At the northwestern edge of Carinthia and bordering East Tyrol and the state of Salzburg state, Heiligenblut is located in a high valley of the High Tauern range within the Central Eastern Alps. It is situated at the foot of the Grossglockner, the highest mountain in Austria, and of the Pasterze Glacier. Neighbouring peaks include the Johannisberg and the Fuscherkarkopf in the north, both part of the Alpine divide marking the Carinthia-Salzburg border. The municipal area comprises the cadastral communities of Apriach, Rojach, and Zlapp und Hof.

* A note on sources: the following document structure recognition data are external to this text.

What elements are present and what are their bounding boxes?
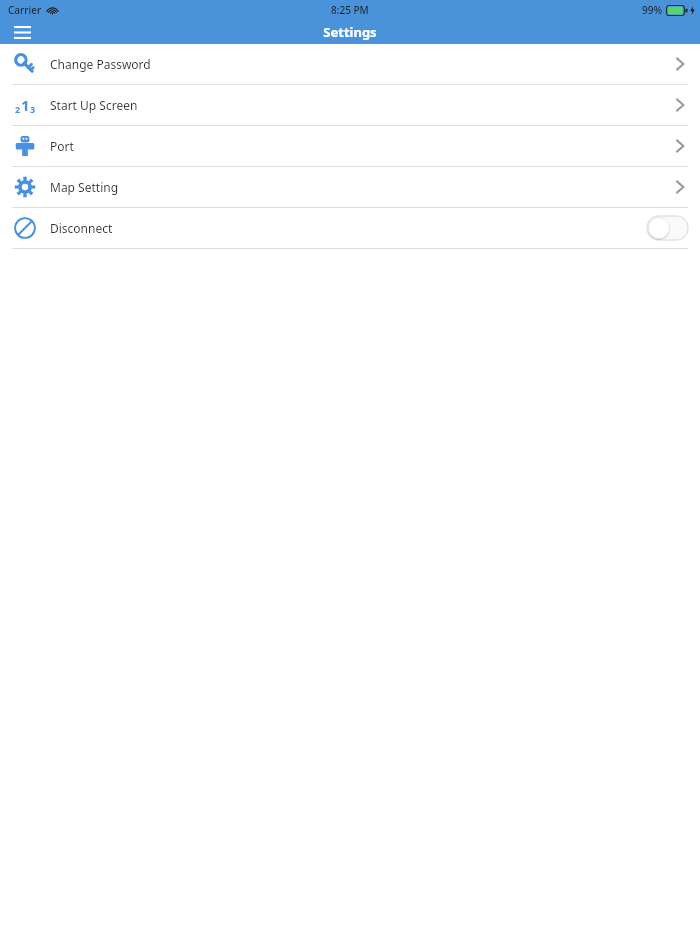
staticText: 1 xyxy=(21,95,30,115)
staticText: 2 xyxy=(15,103,21,115)
staticText: 8:25 PM xyxy=(331,3,369,17)
staticText: 99% xyxy=(642,3,662,17)
staticText: Carrier xyxy=(8,3,42,17)
button[interactable]: Disconnect toggle xyxy=(647,216,688,240)
button[interactable]: Menu xyxy=(8,20,36,44)
staticText: Disconnect xyxy=(50,220,647,236)
staticText: Port xyxy=(50,138,660,154)
staticText: Map Setting xyxy=(50,179,660,195)
staticText: 3 xyxy=(30,103,36,115)
button[interactable]: Disconnect xyxy=(0,208,700,248)
button[interactable]: 2 xyxy=(0,85,700,125)
staticText: Change Password xyxy=(50,56,660,72)
button[interactable]: Map Setting xyxy=(0,167,700,207)
staticText: Start Up Screen xyxy=(50,97,660,113)
button[interactable]: Change Password xyxy=(0,44,700,84)
button[interactable]: Port xyxy=(0,126,700,166)
staticText: Settings xyxy=(323,23,377,41)
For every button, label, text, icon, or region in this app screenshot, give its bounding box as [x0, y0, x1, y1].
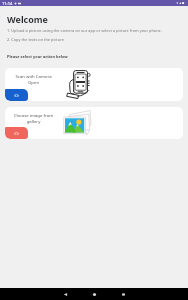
staticText: 11:14: [2, 1, 13, 6]
staticText: 1. Upload a picture using the camera on …: [7, 28, 162, 33]
button[interactable]: Back: [51, 288, 80, 300]
staticText: Choose image from gallery: [7, 112, 60, 124]
button[interactable]: Scan with Camera Open: [5, 68, 183, 101]
button[interactable]: Choose image from gallery: [5, 107, 183, 139]
staticText: Scan with Camera Open: [7, 73, 60, 85]
button[interactable]: Choose image from gallery: [5, 127, 28, 139]
staticText: 2. Copy the texts on the picture: [7, 37, 64, 42]
staticText: Please select your action below: [7, 54, 68, 59]
button[interactable]: Recent apps: [109, 288, 138, 300]
button[interactable]: Home: [80, 288, 109, 300]
staticText: Welcome: [7, 13, 48, 25]
button[interactable]: Scan with camera: [5, 89, 28, 101]
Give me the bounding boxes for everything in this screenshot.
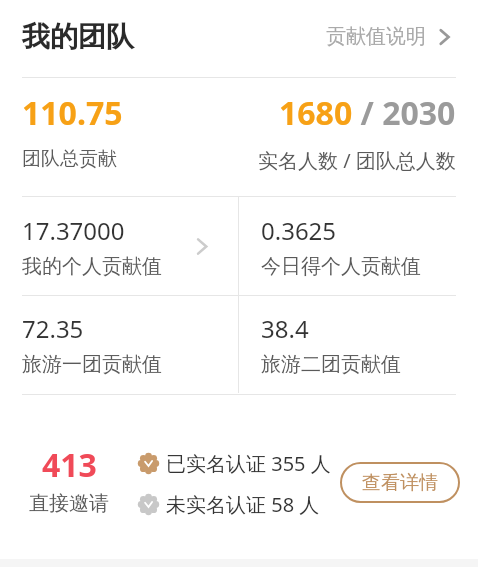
staticText: 0.3625	[261, 214, 337, 247]
staticText: 未实名认证 58 人	[166, 491, 320, 518]
staticText: 1680 / 2030	[279, 91, 456, 135]
staticText: 38.4	[261, 312, 309, 345]
staticText: 今日得个人贡献值	[261, 254, 421, 279]
staticText: 413	[42, 443, 97, 487]
staticText: 查看详情	[362, 471, 438, 495]
staticText: 旅游二团贡献值	[261, 352, 401, 377]
staticText: 72.35	[22, 312, 84, 345]
button[interactable]: 17.37000	[0, 197, 238, 295]
button[interactable]: 贡献值说明	[326, 24, 452, 49]
staticText: 已实名认证 355 人	[166, 450, 331, 477]
staticText: 实名人数 / 团队总人数	[258, 147, 456, 174]
staticText: 团队总贡献	[22, 147, 117, 171]
staticText: 贡献值说明	[326, 24, 426, 49]
staticText: 17.37000	[22, 214, 125, 247]
staticText: 110.75	[22, 91, 123, 135]
staticText: 直接邀请	[29, 491, 109, 516]
staticText: 旅游一团贡献值	[22, 352, 162, 377]
staticText: 我的个人贡献值	[22, 254, 162, 279]
button[interactable]: 查看详情	[340, 462, 460, 503]
staticText: 我的团队	[22, 19, 134, 54]
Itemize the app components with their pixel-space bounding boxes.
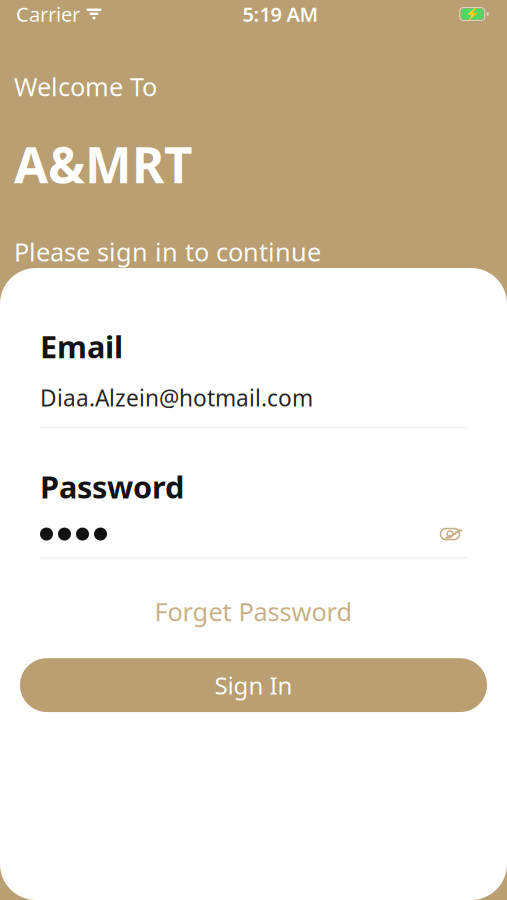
staticText: Sign In <box>214 669 292 701</box>
staticText: Diaa.Alzein@hotmail.com <box>40 383 313 413</box>
staticText: 5:19 AM <box>242 1 318 27</box>
staticText: Please sign in to continue <box>14 235 321 268</box>
staticText: ⚡ <box>465 7 480 21</box>
staticText: Password <box>40 466 184 507</box>
staticText: A&MRT <box>14 131 192 197</box>
button[interactable]: Forget Password <box>40 587 467 636</box>
button[interactable]: Sign In <box>20 658 487 712</box>
button[interactable]: Show password <box>433 519 467 549</box>
staticText: Forget Password <box>154 595 352 628</box>
staticText: Welcome To <box>14 70 157 103</box>
staticText: Email <box>40 326 123 367</box>
staticText: Carrier <box>16 1 80 27</box>
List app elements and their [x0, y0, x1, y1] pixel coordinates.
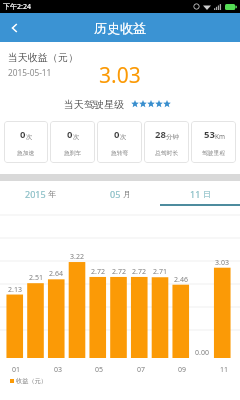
staticText: 2015-05-11 — [8, 67, 52, 78]
staticText: 05 — [88, 365, 110, 375]
staticText: 3.22 — [66, 252, 88, 262]
staticText: 11 — [190, 188, 201, 200]
staticText: 日 — [203, 189, 211, 199]
staticText: 收益（元） — [16, 377, 47, 385]
staticText: 急转弯 — [111, 149, 129, 156]
button[interactable]: 11 — [160, 181, 240, 206]
staticText: 次 — [120, 133, 127, 141]
staticText: 2.51 — [25, 273, 47, 283]
staticText: 2.71 — [149, 267, 171, 277]
staticText: 2.64 — [45, 269, 67, 279]
staticText: 急加速 — [17, 149, 35, 156]
staticText: 2015 — [25, 188, 46, 200]
button[interactable]: 收益（元） — [10, 377, 47, 385]
staticText: 53 — [204, 128, 215, 141]
staticText: 0 — [67, 128, 73, 141]
button[interactable]: 0 — [50, 121, 95, 163]
staticText: 28 — [155, 128, 166, 141]
staticText: 急刹车 — [64, 149, 82, 156]
staticText: 0 — [114, 128, 120, 141]
staticText: 年 — [48, 189, 56, 199]
button[interactable]: 2015 — [0, 181, 80, 206]
staticText: 3.03 — [99, 61, 141, 90]
staticText: 驾驶里程 — [202, 149, 226, 156]
button[interactable]: 0 — [4, 121, 48, 163]
staticText: 09 — [171, 365, 193, 375]
staticText: 月 — [123, 189, 131, 199]
staticText: 03 — [47, 365, 69, 375]
staticText: Km — [215, 132, 225, 141]
button[interactable]: 28 — [144, 121, 189, 163]
staticText: 当天驾驶星级 — [64, 98, 124, 111]
staticText: 次 — [26, 133, 33, 141]
staticText: 2.72 — [87, 267, 109, 277]
staticText: 0.00 — [191, 348, 213, 358]
staticText: 0 — [20, 128, 26, 141]
staticText: 2.13 — [4, 285, 26, 295]
button[interactable]: 53 — [191, 121, 236, 163]
staticText: 3.03 — [211, 258, 233, 268]
staticText: 2.72 — [108, 267, 130, 277]
staticText: 2.46 — [170, 275, 192, 285]
staticText: 05 — [110, 188, 121, 200]
staticText: 当天收益（元） — [8, 51, 78, 64]
staticText: 下午2:24 — [3, 2, 31, 12]
staticText: 次 — [73, 133, 80, 141]
staticText: 01 — [5, 365, 27, 375]
staticText: 2.72 — [128, 267, 150, 277]
button[interactable]: 05 — [80, 181, 160, 206]
staticText: 07 — [130, 365, 152, 375]
staticText: 11 — [213, 365, 235, 375]
staticText: 总驾时长 — [155, 149, 179, 156]
button[interactable]: 0 — [97, 121, 142, 163]
staticText: 分钟 — [166, 133, 179, 141]
button[interactable]: Back — [0, 13, 30, 42]
staticText: 历史收益 — [94, 20, 146, 36]
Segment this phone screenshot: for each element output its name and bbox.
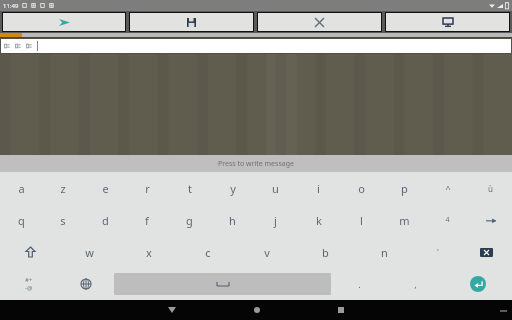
- button[interactable]: ^: [426, 172, 469, 204]
- staticText: 4: [445, 215, 450, 225]
- button[interactable]: k: [297, 204, 340, 236]
- button[interactable]: Back: [162, 300, 182, 320]
- button[interactable]: Save: [130, 13, 253, 31]
- staticText: o: [358, 181, 365, 196]
- button[interactable]: b: [296, 236, 355, 268]
- button[interactable]: [1, 39, 511, 53]
- staticText: ,: [414, 278, 417, 290]
- staticText: -@: [25, 284, 33, 292]
- staticText: 11:49: [3, 2, 19, 10]
- staticText: h: [229, 213, 236, 228]
- staticText: r: [145, 181, 150, 196]
- button[interactable]: Home: [247, 300, 267, 320]
- button[interactable]: l: [340, 204, 383, 236]
- button[interactable]: Shift: [0, 236, 60, 268]
- button[interactable]: Enter: [443, 268, 512, 300]
- button[interactable]: Symbols: [0, 268, 57, 300]
- button[interactable]: w: [60, 236, 119, 268]
- staticText: t: [188, 181, 192, 196]
- staticText: y: [230, 181, 236, 196]
- staticText: w: [85, 245, 94, 260]
- staticText: ù: [488, 183, 493, 194]
- button[interactable]: i: [297, 172, 340, 204]
- staticText: #+: [25, 276, 33, 284]
- staticText: b: [322, 245, 329, 260]
- button[interactable]: d: [84, 204, 126, 236]
- staticText: d: [102, 213, 109, 228]
- button[interactable]: v: [237, 236, 296, 268]
- button[interactable]: y: [211, 172, 254, 204]
- button[interactable]: e: [84, 172, 126, 204]
- button[interactable]: Tab: [469, 204, 512, 236]
- staticText: n: [381, 245, 388, 260]
- staticText: q: [18, 213, 25, 228]
- button[interactable]: Close: [258, 13, 381, 31]
- button[interactable]: p: [383, 172, 426, 204]
- button[interactable]: h: [211, 204, 254, 236]
- button[interactable]: m: [383, 204, 426, 236]
- staticText: c: [205, 245, 211, 260]
- button[interactable]: Recents: [331, 300, 351, 320]
- button[interactable]: j: [254, 204, 297, 236]
- button[interactable]: f: [126, 204, 168, 236]
- button[interactable]: o: [340, 172, 383, 204]
- button[interactable]: q: [0, 204, 42, 236]
- button[interactable]: s: [42, 204, 84, 236]
- staticText: s: [60, 213, 66, 228]
- staticText: e: [102, 181, 109, 196]
- button[interactable]: g: [168, 204, 211, 236]
- button[interactable]: Space: [114, 273, 331, 295]
- staticText: Press to write message: [218, 159, 294, 169]
- button[interactable]: c: [178, 236, 237, 268]
- staticText: k: [316, 213, 322, 228]
- staticText: x: [146, 245, 152, 260]
- staticText: ^: [445, 182, 451, 194]
- button[interactable]: z: [42, 172, 84, 204]
- button[interactable]: r: [126, 172, 168, 204]
- button[interactable]: ù: [469, 172, 512, 204]
- button[interactable]: Send: [3, 13, 125, 31]
- staticText: f: [145, 213, 149, 228]
- staticText: p: [401, 181, 408, 196]
- staticText: .: [358, 278, 361, 290]
- button[interactable]: t: [168, 172, 211, 204]
- button[interactable]: Display: [386, 13, 509, 31]
- staticText: z: [60, 181, 66, 196]
- button[interactable]: Backspace: [461, 236, 512, 268]
- button[interactable]: x: [119, 236, 178, 268]
- button[interactable]: a: [0, 172, 42, 204]
- button[interactable]: u: [254, 172, 297, 204]
- button[interactable]: n: [355, 236, 414, 268]
- staticText: v: [264, 245, 270, 260]
- button[interactable]: 4: [426, 204, 469, 236]
- button[interactable]: Language: [57, 268, 114, 300]
- button[interactable]: Press to write message: [0, 155, 512, 172]
- staticText: j: [274, 213, 277, 228]
- staticText: m: [399, 213, 410, 228]
- staticText: u: [272, 181, 279, 196]
- staticText: a: [18, 181, 25, 196]
- staticText: g: [186, 213, 193, 228]
- staticText: i: [317, 181, 320, 196]
- staticText: l: [360, 213, 363, 228]
- staticText: ': [437, 247, 439, 258]
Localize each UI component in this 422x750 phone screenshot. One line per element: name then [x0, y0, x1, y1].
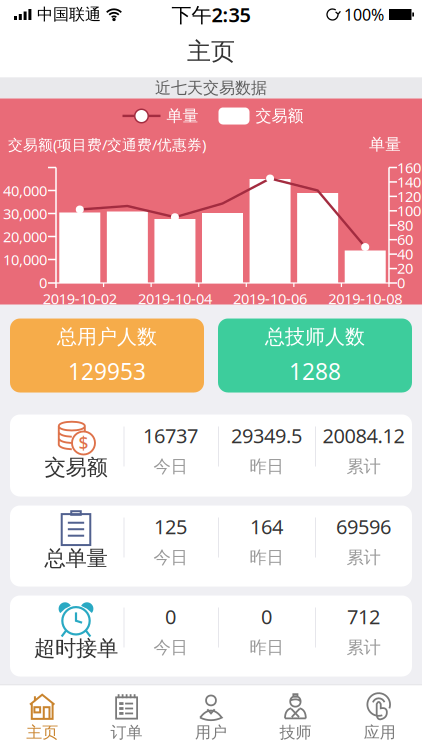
staticText: 累计 [346, 547, 380, 568]
staticText: 超时接单 [34, 635, 118, 662]
staticText: 29349.5 [231, 422, 302, 449]
staticText: 0 [261, 603, 272, 630]
staticText: 129953 [68, 356, 146, 386]
staticText: 累计 [346, 637, 380, 658]
staticText: 140 [397, 172, 421, 192]
staticText: 订单 [111, 723, 143, 742]
staticText: 0 [39, 273, 47, 292]
staticText: 总技师人数 [265, 325, 365, 349]
staticText: 应用 [364, 723, 396, 742]
staticText: 交易额 [44, 454, 108, 481]
staticText: 主页 [187, 37, 235, 66]
staticText: 下午2:35 [172, 1, 250, 28]
staticText: 用户 [195, 723, 227, 742]
staticText: 单量 [369, 135, 401, 154]
staticText: 今日 [154, 547, 188, 568]
staticText: 总用户人数 [57, 325, 157, 349]
staticText: 2019-10-04 [138, 289, 212, 308]
staticText: 0 [165, 603, 176, 630]
staticText: $ [78, 432, 88, 454]
button[interactable]: 应用 [338, 688, 422, 748]
staticText: 100% [344, 4, 384, 25]
staticText: 今日 [154, 456, 188, 477]
staticText: 单量 [166, 106, 198, 126]
staticText: 60 [397, 230, 413, 249]
staticText: 交易额 [256, 106, 304, 126]
staticText: 2019-10-02 [43, 289, 117, 308]
staticText: 昨日 [250, 637, 284, 658]
staticText: 2019-10-08 [328, 289, 402, 308]
staticText: 164 [250, 513, 283, 540]
staticText: 中国联通 [37, 5, 101, 24]
staticText: 20 [397, 258, 413, 278]
staticText: 交易额(项目费/交通费/优惠券) [8, 135, 206, 154]
staticText: 1288 [289, 356, 341, 386]
staticText: 20,000 [3, 227, 47, 246]
staticText: 125 [154, 513, 187, 540]
staticText: 80 [397, 215, 413, 235]
staticText: 近七天交易数据 [155, 78, 267, 98]
staticText: 主页 [26, 723, 58, 742]
staticText: 0 [397, 273, 405, 292]
staticText: 16737 [143, 422, 198, 449]
staticText: 712 [347, 603, 380, 630]
staticText: 100 [397, 201, 421, 220]
button[interactable]: 技师 [253, 688, 338, 748]
button[interactable]: 总用户人数 [10, 318, 204, 392]
staticText: 160 [397, 158, 421, 177]
staticText: 20084.12 [322, 422, 404, 449]
staticText: 10,000 [3, 250, 47, 269]
staticText: 30,000 [3, 204, 47, 223]
staticText: 今日 [154, 637, 188, 658]
staticText: 2019-10-06 [233, 289, 307, 308]
staticText: 120 [397, 187, 421, 206]
staticText: 累计 [346, 456, 380, 477]
staticText: 40 [397, 244, 413, 264]
button[interactable]: 订单 [84, 688, 169, 748]
staticText: 昨日 [250, 547, 284, 568]
button[interactable]: 主页 [0, 688, 84, 748]
staticText: 69596 [336, 513, 391, 540]
button[interactable]: 用户 [169, 688, 253, 748]
staticText: 总单量 [44, 545, 108, 572]
staticText: 技师 [279, 723, 311, 742]
staticText: 40,000 [3, 181, 47, 200]
staticText: 昨日 [250, 456, 284, 477]
button[interactable]: 总技师人数 [218, 318, 412, 392]
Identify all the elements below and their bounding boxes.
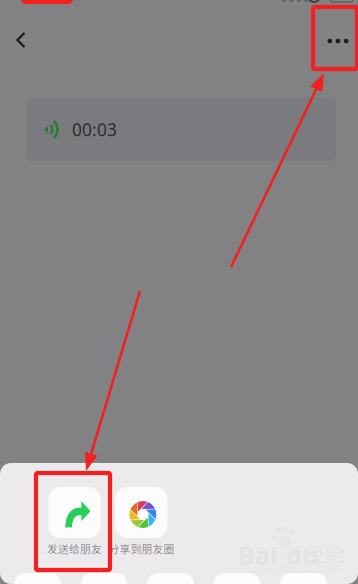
staticText: Bai [238,538,278,572]
staticText: 00:03 [72,118,117,141]
staticText: du [286,538,318,572]
staticText: jingyan.baidu.com [239,560,340,576]
button[interactable]: More options [316,19,358,63]
button[interactable]: 分享到朋友圈 [96,487,186,559]
staticText: 分享到朋友圈 [108,541,174,556]
staticText: 发送给朋友 [47,541,102,556]
staticText: 经验 [305,539,345,568]
button[interactable]: 发送给朋友 [29,487,119,559]
button[interactable]: Back [1,18,41,62]
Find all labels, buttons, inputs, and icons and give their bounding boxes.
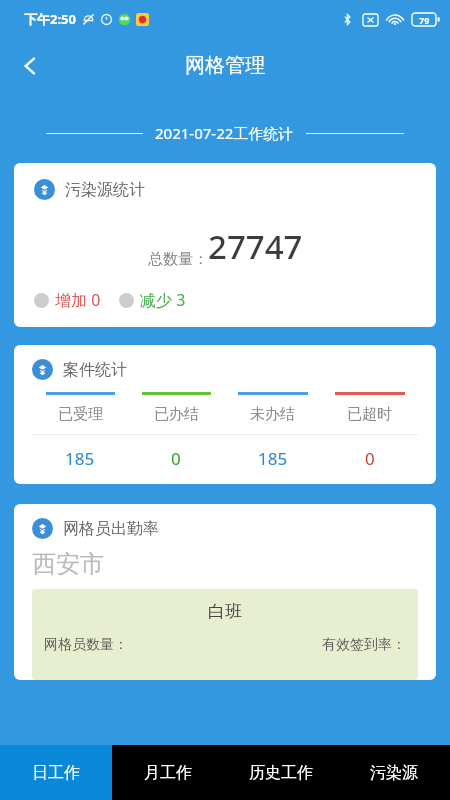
staticText: 历史工作 bbox=[249, 763, 313, 783]
staticText: 污染源统计 bbox=[65, 180, 145, 200]
staticText: 27747 bbox=[208, 224, 303, 269]
staticText: 减少 3 bbox=[140, 289, 186, 311]
staticText: 0 bbox=[365, 447, 375, 470]
button[interactable]: 案件统计 bbox=[14, 345, 436, 484]
staticText: 已办结 bbox=[154, 405, 199, 424]
staticText: 网格员数量： bbox=[44, 636, 128, 654]
button[interactable]: Back bbox=[8, 44, 52, 88]
staticText: 白班 bbox=[44, 601, 406, 622]
button[interactable]: 污染源统计 bbox=[14, 163, 436, 327]
staticText: 185 bbox=[65, 447, 95, 470]
staticText: 案件统计 bbox=[63, 360, 127, 380]
staticText: 79 bbox=[419, 14, 430, 26]
staticText: 日工作 bbox=[32, 763, 80, 783]
staticText: 0 bbox=[171, 447, 181, 470]
staticText: 已受理 bbox=[58, 405, 103, 424]
staticText: 网格管理 bbox=[185, 53, 265, 78]
staticText: 2021-07-22工作统计 bbox=[155, 123, 294, 143]
button[interactable]: 日工作 bbox=[0, 745, 112, 800]
staticText: 185 bbox=[258, 447, 288, 470]
staticText: 西安市 bbox=[32, 549, 104, 579]
staticText: 总数量： bbox=[148, 250, 208, 269]
staticText: 增加 0 bbox=[55, 289, 101, 311]
staticText: 下午2:50 bbox=[24, 10, 76, 28]
staticText: 未办结 bbox=[250, 405, 295, 424]
button[interactable]: 历史工作 bbox=[224, 745, 337, 800]
staticText: 月工作 bbox=[144, 763, 192, 783]
button[interactable]: 月工作 bbox=[112, 745, 224, 800]
button[interactable]: 网格员出勤率 bbox=[14, 504, 436, 680]
staticText: 污染源 bbox=[370, 763, 418, 783]
staticText: 有效签到率： bbox=[322, 636, 406, 654]
staticText: 网格员出勤率 bbox=[63, 519, 159, 539]
staticText: 已超时 bbox=[347, 405, 392, 424]
button[interactable]: 污染源 bbox=[337, 745, 450, 800]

The municipality is also the southern starting point of the scenic Grossglockner High Alpine Road to Bruck in the state of Salzburg, the former Hochtor Pass, today the continuation of the B107 highway from Lienz in East Tyrol. Nearby attractions include the Heiligenblut-Roßbach-Schareck cable car up to 2,606 m, an open-air museum, the Stockmühlen mills in Apriach with nine flume mills, Lake Kachelsee to the west, the Möll, Gößnitz and Leiter waterfalls, the Margaritzen reservoir, and Lake Sandersee.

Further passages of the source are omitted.